Relationships: Gabriel & Lucifer (Supernatural)
Kudos: 15





	Heaven On Their Minds

**Author's Note:**

> This is an old one. I think it was inspired by a fanart I saw on tumblr about Gabriel having designed the platypus. If I could find the post, I'd link it... alas.

“You broke it.“  
“Yes.” Gabriel looked up to his oh-so-picture-perfect brother, through eyes so wide and innocent, Michael would have fallen for it, had he not known him for the little scumbag that he was.  
“You broke Pangaea.”  
“Oh for dad's sake, Mikey, it's not like you have never broken one of daddy's things.”  
Michael blinked before replying. “No, as a matter of fact, I haven't. And we're not talking about a vase, Gabriel, we're talking about the land, father needed a whole day to create; the only thing separating the waters!”  
Gabriel pouted and crossed his arms. A gesture that was on its best way to become a habit for the young archangel. “Lucy broke the light,” the firebrand with wings squealed on his other brother like he was talking about the weather. Which, by the way, was a mess because – well, somebody broke the light (and therefore the day) not so long ago. Anyway, Michael took the bait.

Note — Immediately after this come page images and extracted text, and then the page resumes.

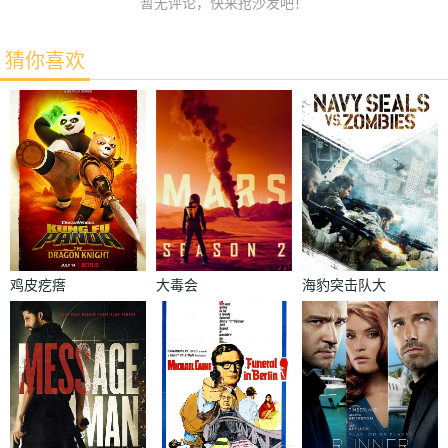
暂无评论，快来抢沙发吧！
猜你喜欢
鸡皮疙瘩
大毒会
海豹突击队大
战僵尸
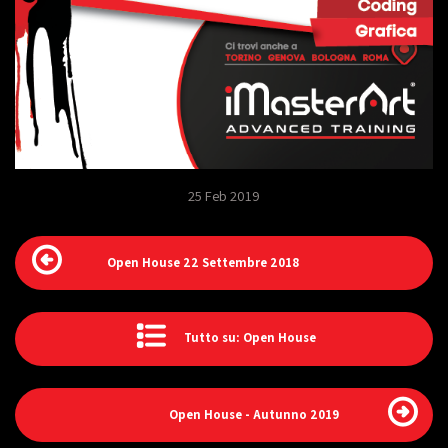
25 Feb 2019
Open House 22 Settembre 2018
Tutto su: Open House
Open House - Autunno 2019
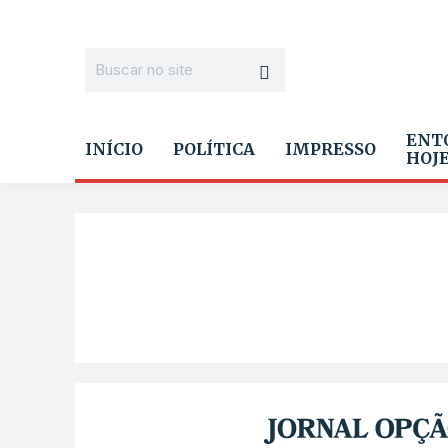
ENT
INÍCIO
POLÍTICA
IMPRESSO
HOJ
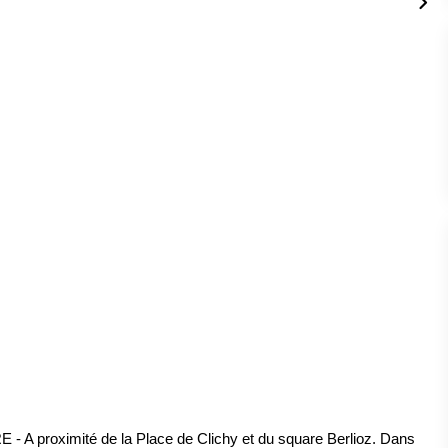
proximité de la Place de Clichy et du square Berlioz. Dans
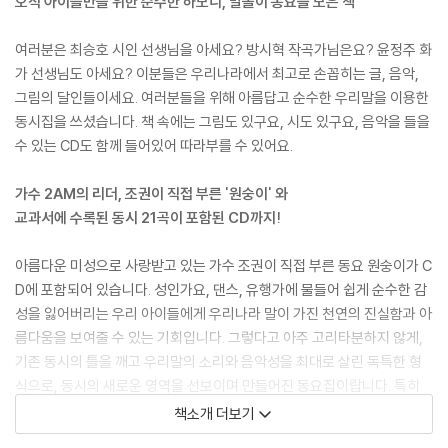
오직 아이들만을 위한 순수한 하모니, 말놀이 동요를 모은 책
여러분은 최승호 시인 선생님을 아세요? 방시혁 작곡가님은요? 윤정주 화
가 선생님도 아세요? 이분들은 우리나라에서 최고로 손꼽히는 글, 음악,
그림의 달인들이세요. 여러분들을 위해 아름답고 순수한 우리말을 이용한
동시집을 쓰셨습니다. 책 속에는 그림도 있구요, 시도 있구요, 음악을 들을
수 있는 CD도 함께 들어있어 따라부를 수 있어요.
가수 2AM의 리더, 조권이 직접 부른 '원숭이' 와
교과서에 수록된 동시 21곡이 포함된 CD까지!
아름다운 미성으로 사랑받고 있는 가수 조권이 직접 부른 동요 원숭이가 C
D에 포함되어 있습니다. 성인가요, 댄스, 유행가에 물들어 쉽게 순수한 감
성을 잃어버리는 우리 아이들에게 우리나라 말이 가진 천연의 진실함과 아
름다움을 보여줄 수 있는 기회입니다. 그렇다고 아주 고리타분하지 않게,
기존 동시의 틀을 깨고 우리말의 소리와 음악성을 최대로 살린 독특한 형
식으로, 동시의 새로운 영역을 선보이며 만들어진 동요집이랍니다. 특히
한국 고유의 말놀이의 특성을 잘 담아낼 수 있는 다양한 글을 마련하여 아
책소개 더보기
이들이 동시의 재미를 온몸으로 느낄 수 있도록 마련했어요.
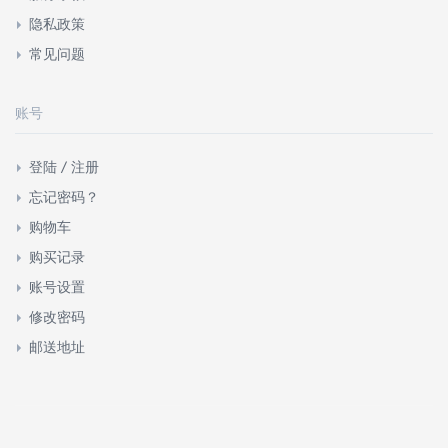
隐私政策
常见问题
账号
登陆 / 注册
忘记密码？
购物车
购买记录
账号设置
修改密码
邮送地址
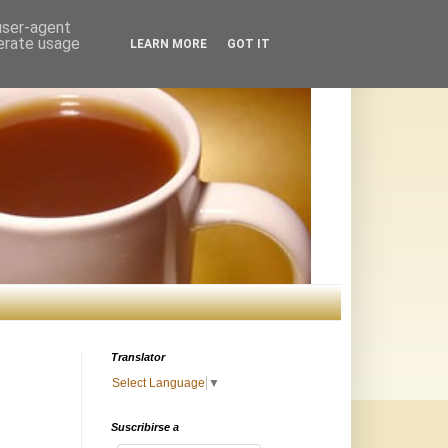
 user-agent
nerate usage
LEARN MORE
GOT IT
Translator
Select Language
▼
Suscribirse a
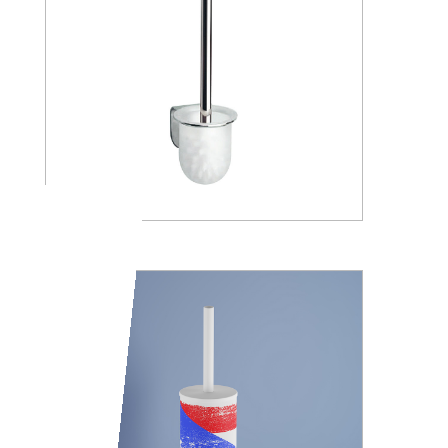
A05140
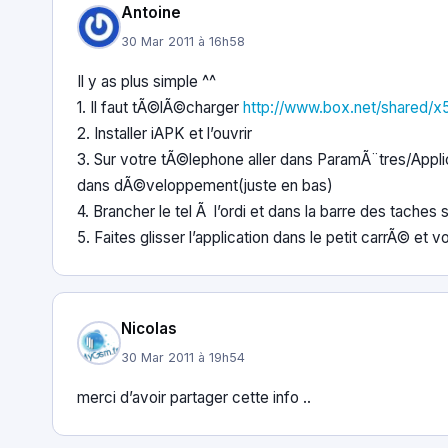
Antoine
30 Mar 2011 à 16h58
Il y as plus simple ^^
1. Il faut tÃ©lÃ©charger
http://www.box.net/shared/
2. Installer iAPK et l’ouvrir
3. Sur votre tÃ©lephone aller dans ParamÃ¨tres/Appl
dans dÃ©veloppement(juste en bas)
4. Brancher le tel Ã l’ordi et dans la barre des tache
5. Faites glisser l’application dans le petit carrÃ© et vo
Nicolas
30 Mar 2011 à 19h54
merci d’avoir partager cette info ..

He instantly seemed to forget about Gabriel's little slip-up and focused on the older one of the two trouble-makers, like he always did. “He did what? How is that even possible?”  
“Gotta ask Luke,” Gabriel shrugged, arms still crossed and wings expanding a little in ease where they had been drawn together a little, fearing the reproval of his older brother. Not that he'd ever admit that. Or that he wasn't used to Michael scolding him (which, to be fair, Gabriel usually had coming).  
The oldest and most well-behaved of “Chuck's angels” sighed. “Where is he, anyway? I haven't seen Lucifer around since... Must be days.”  
“Hard to tell without light, isn't it?” Gabriel was a little too cheerful whenever he was talking about the parts of creation they broke. Michael's response was merely a growl.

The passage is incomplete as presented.